EXERCISE PROMPT | When you find the line with "Manual de la gestión empresarial" among the records below, reproduce it and each line after it exactly, ending with the line with "10 diciembre 2024".

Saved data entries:
· · · · ·
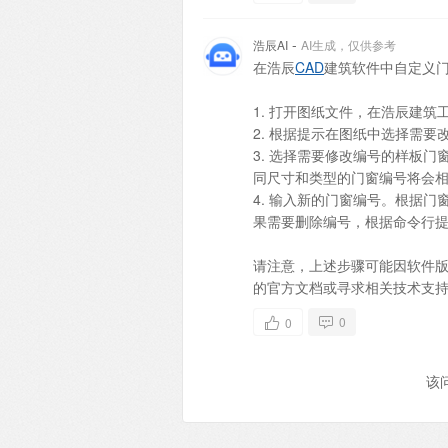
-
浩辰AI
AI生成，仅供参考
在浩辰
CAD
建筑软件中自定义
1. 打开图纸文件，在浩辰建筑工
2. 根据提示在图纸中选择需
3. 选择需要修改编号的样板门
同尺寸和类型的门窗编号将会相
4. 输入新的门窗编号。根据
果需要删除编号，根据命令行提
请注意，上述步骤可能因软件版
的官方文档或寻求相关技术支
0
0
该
· · · · ·
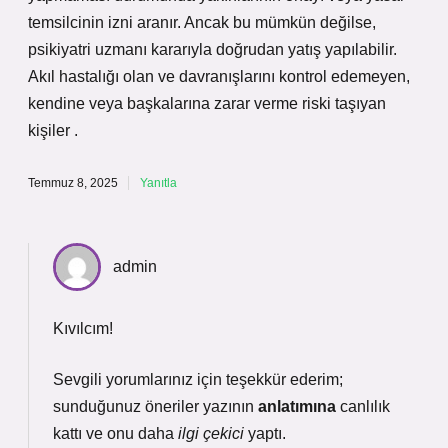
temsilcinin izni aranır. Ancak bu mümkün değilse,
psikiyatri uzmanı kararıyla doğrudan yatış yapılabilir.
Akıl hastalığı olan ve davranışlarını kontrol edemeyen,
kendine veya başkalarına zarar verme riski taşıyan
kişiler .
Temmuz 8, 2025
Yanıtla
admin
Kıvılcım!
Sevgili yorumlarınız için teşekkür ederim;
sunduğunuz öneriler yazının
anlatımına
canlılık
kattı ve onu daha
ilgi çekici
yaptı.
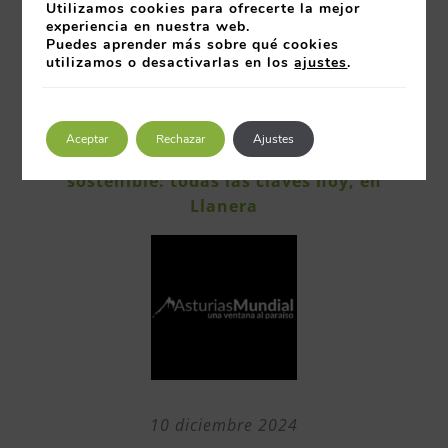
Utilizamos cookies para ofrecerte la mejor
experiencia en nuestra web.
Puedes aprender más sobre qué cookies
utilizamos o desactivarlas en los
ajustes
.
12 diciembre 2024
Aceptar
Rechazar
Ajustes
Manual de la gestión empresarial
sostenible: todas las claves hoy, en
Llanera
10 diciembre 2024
· · · · ·
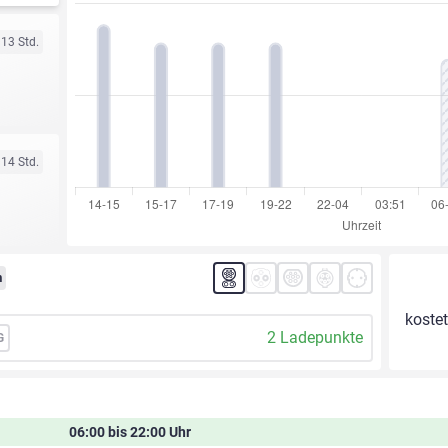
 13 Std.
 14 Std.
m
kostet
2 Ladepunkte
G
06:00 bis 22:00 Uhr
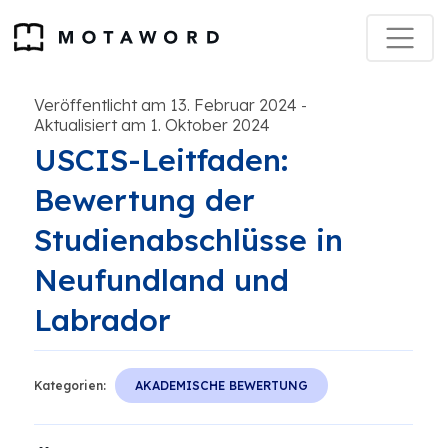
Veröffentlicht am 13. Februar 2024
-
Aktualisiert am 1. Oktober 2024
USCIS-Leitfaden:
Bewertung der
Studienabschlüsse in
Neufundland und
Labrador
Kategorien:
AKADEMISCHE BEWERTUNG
· · · · ·
EXERCISE RESULT |
Manual de la gestión empresarial
sostenible: todas las claves hoy, en
Llanera
10 diciembre 2024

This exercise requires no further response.